In the Law on Credit Institutions (amended) recently passed on January 18, 2024, there are regulations to reduce the ownership ratio of banks to prevent cross-ownership. The issue is how to prevent cross-ownership while still ensuring the legitimate rights of shareholders.
At the seminar on the Law on Credit Institutions on February 3, Mr. Nguyen Quoc Hung – Vice Chairman cum Secretary General of the Vietnam Banks Association – assessed that reducing the ownership ratio is one of the regulations to prevent bank manipulation. This is a necessary content, how to reduce the ownership ratio that dominates credit institutions.
However, to reduce the ratio in a stable manner, the law also has provisions for transitional enforcement until the ratio is brought to the prescribed level. However, this is only one of the contents that minimizes dominance, alongside many other provisions.
Lawyer Truong Thanh Duc – Director of ANVI Law Company – thinks: “To avoid gaps leading to risks in the banking industry, there are many factors. First is the ownership ratio, second is the lending ratio, and third is other management and administration. However, the reality is that there have been many cases and lessons, so it is necessary to tighten all stages”.
Furthermore, Duc also said that another aspect to be strictly controlled is the source of funds. In reality, there are still cases of stripping assets from banks. Especially, it is important that the Government also requires the enforcement of the law.
“But in reality, is there a situation where the ratio exceeds the prescribed limit or not? The new law has adjusted many different aspects, hoping that the regulations will have an impact on the reality and bring positive changes”, Lawyer Duc said.
Regarding the issue of shareholders owning over 1% of the capital of credit institutions having to disclose information, Mr. Nguyen Quoc Hung evaluated that this content is based on reality, many shareholders do not appear in the shareholder list but control over 90%, but there is no transparent information.
For everyone to see, these shareholders have real strength, unrestricted capital investment, but holding 1% of the charter capital of credit institutions, related personal information, and financial status must be disclosed, so that everyone knows that this is real capital, not someone who is on behalf of the shareholders, limiting dominance.
Lawyer Truong Thanh Duc proposed that instead of having to disclose information when the ownership ratio reaches 1%, it is necessary to publicly disclose the entire list of shareholders, only with transparency can supervision be truly implemented.
In order to be professional and sustainable, banks must ensure, even the lowest lending rates must meet standards, ensuring safety. Secondly, inspection and supervision must be strengthened to pay attention to these cases.

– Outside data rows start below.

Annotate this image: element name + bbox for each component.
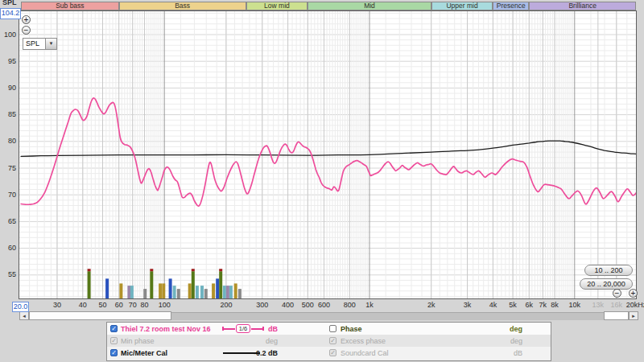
y-axis-label: 70 — [0, 191, 16, 199]
zoom-out-y-button[interactable]: − — [22, 26, 31, 35]
room-mode-bar — [238, 289, 242, 298]
room-mode-bar — [204, 289, 208, 298]
room-mode-bar — [130, 286, 134, 298]
mic-meter-cal-offset: -0.2 dB — [226, 349, 278, 357]
soundcard-cal-label: Soundcard Cal — [341, 349, 389, 357]
rew-spl-graph-window: { "bands": [ {"label":"Sub bass","f1":20… — [0, 0, 644, 362]
zoom-in-y-button[interactable]: + — [22, 15, 31, 24]
excess-phase-unit: deg — [471, 337, 522, 345]
room-mode-bar — [169, 278, 172, 298]
chevron-down-icon[interactable]: ▼ — [45, 39, 56, 49]
min-phase-unit: deg — [226, 337, 278, 345]
legend-panel: Thiel 7.2 room test Nov 16 1/6 dB Phase … — [106, 322, 551, 361]
band-header-upper-mid: Upper mid — [431, 2, 493, 10]
room-mode-bar — [216, 278, 219, 298]
legend-row-mic-meter-cal: Mic/Meter Cal -0.2 dB Soundcard Cal dB — [107, 347, 551, 359]
room-mode-bar — [143, 289, 147, 298]
room-mode-bar — [219, 271, 222, 298]
excess-phase-label: Excess phase — [341, 337, 386, 345]
x-axis-label: 100 — [147, 301, 182, 309]
scrollbar-thumb[interactable] — [29, 311, 171, 320]
room-mode-bar — [88, 271, 91, 298]
y-axis-cursor-value[interactable]: 104.2 — [0, 8, 21, 19]
room-mode-bar — [150, 271, 153, 298]
phase-unit: deg — [471, 325, 522, 333]
zoom-in-x-button[interactable]: + — [629, 289, 638, 298]
room-mode-bar — [229, 286, 233, 298]
legend-row-min-phase: Min phase deg Excess phase deg — [107, 335, 551, 347]
band-header-bass: Bass — [119, 2, 246, 10]
band-header-presence: Presence — [493, 2, 529, 10]
range-20-20000-button[interactable]: 20 .. 20,000 — [580, 278, 633, 290]
soundcard-cal-unit: dB — [471, 349, 522, 357]
room-mode-bar — [127, 286, 130, 298]
room-mode-bar — [162, 283, 165, 298]
room-mode-bar — [192, 271, 195, 298]
phase-checkbox[interactable] — [329, 325, 336, 332]
band-header-mid: Mid — [308, 2, 431, 10]
room-mode-bar — [159, 283, 162, 298]
y-axis-label: 80 — [0, 137, 16, 145]
room-mode-bar-cap — [192, 269, 195, 271]
y-axis-title: SPL — [2, 0, 17, 6]
min-phase-label: Min phase — [121, 337, 155, 345]
y-axis-label: 65 — [0, 217, 16, 225]
y-axis-label: 95 — [0, 57, 16, 65]
room-mode-bar — [105, 278, 109, 298]
room-mode-bar — [119, 283, 122, 298]
mic-meter-cal-checkbox[interactable] — [110, 349, 118, 356]
y-axis-label: 55 — [0, 270, 16, 278]
room-mode-bar — [234, 283, 237, 298]
x-axis-label: 1k — [352, 301, 387, 309]
spl-chart — [19, 11, 636, 298]
room-mode-bar-cap — [88, 269, 91, 271]
room-mode-bar — [212, 283, 215, 298]
min-phase-checkbox — [110, 337, 118, 344]
range-10-200-button[interactable]: 10 .. 200 — [584, 265, 633, 276]
room-mode-bar — [188, 283, 192, 298]
band-header-sub-bass: Sub bass — [21, 2, 119, 10]
axis-variable-value: SPL — [23, 39, 45, 49]
room-mode-bar — [177, 289, 180, 298]
soundcard-cal-checkbox — [329, 349, 336, 356]
room-mode-bar — [223, 286, 226, 298]
scroll-left-arrow-icon[interactable]: ◂ — [19, 311, 29, 320]
measurement-checkbox[interactable] — [110, 325, 118, 332]
scrollbar-corner-box — [604, 311, 629, 320]
scrollbar-track[interactable] — [171, 312, 604, 320]
x-axis-label: 200 — [208, 301, 244, 309]
x-axis-cursor-value[interactable]: 20.0 — [12, 302, 29, 312]
room-mode-bar — [173, 286, 176, 298]
horizontal-scrollbar[interactable]: ◂ ▸ — [19, 311, 638, 320]
room-mode-bar — [196, 286, 199, 298]
room-mode-bar-cap — [150, 269, 153, 271]
legend-row-measurement: Thiel 7.2 room test Nov 16 1/6 dB Phase … — [107, 323, 551, 335]
band-header-brilliance: Brilliance — [529, 2, 636, 10]
zoom-out-x-button[interactable]: − — [613, 289, 621, 298]
scroll-right-arrow-icon[interactable]: ▸ — [629, 311, 638, 320]
mic-meter-cal-label[interactable]: Mic/Meter Cal — [121, 349, 167, 357]
room-mode-bar-cap — [219, 269, 222, 271]
y-axis-label: 90 — [0, 84, 16, 92]
x-axis-label: 20kHz — [619, 301, 644, 309]
phase-label[interactable]: Phase — [341, 325, 362, 333]
y-axis-label: 85 — [0, 110, 16, 118]
band-header-low-mid: Low mid — [246, 2, 308, 10]
frequency-band-strip: Sub bassBassLow midMidUpper midPresenceB… — [0, 2, 644, 10]
measurement-label[interactable]: Thiel 7.2 room test Nov 16 — [121, 325, 211, 333]
trace-mic-meter-cal — [21, 141, 636, 156]
y-axis-label: 75 — [0, 164, 16, 172]
excess-phase-checkbox — [329, 337, 336, 344]
y-axis-label: 100 — [0, 31, 16, 39]
y-axis-label: 60 — [0, 244, 16, 252]
x-axis-label: 2k — [414, 301, 449, 309]
measurement-unit: dB — [226, 325, 278, 333]
room-mode-bar — [200, 286, 204, 298]
axis-variable-dropdown[interactable]: SPL ▼ — [23, 38, 57, 50]
room-mode-bar — [226, 286, 229, 298]
plot-area[interactable] — [19, 10, 637, 299]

Mr. Hung added that how to control manipulation, not just the regulation of lending limit and disclosure of information of shareholders with the ownership ratio of 1%, but must enhance the role of the board of directors and the control board, increase the number of independent board members.
The role of the control board of credit institutions is significant. In addition, inspection and supervision must detect timely, which is that the control board of credit institutions must demonstrate its role, regularly monitor timely reports.
There are many incomplete contents in the new law but it also limits to some extent the cross-ownership and manipulation of credit institutions.
Mr. Hung further stated that in the coming time, the State Bank of Vietnam will issue a circular and credit institutions and state management agencies will also participate in the implementation, so that the Law can be put into practice, legal normative documents also provide guidance on how to not affect the activities of credit institutions and access to capital for the people.
“Businesses also need to determine that whenever they lack capital, they should not only think of banks but think of the capital market. When they lack medium and long-term capital, they need to think of the capital market, and when they lack short-term capital, they think of banks and need to have the mentality not to concentrate capital in one bank but call for joint funding for large and effective projects”, Mr. Hung emphasized.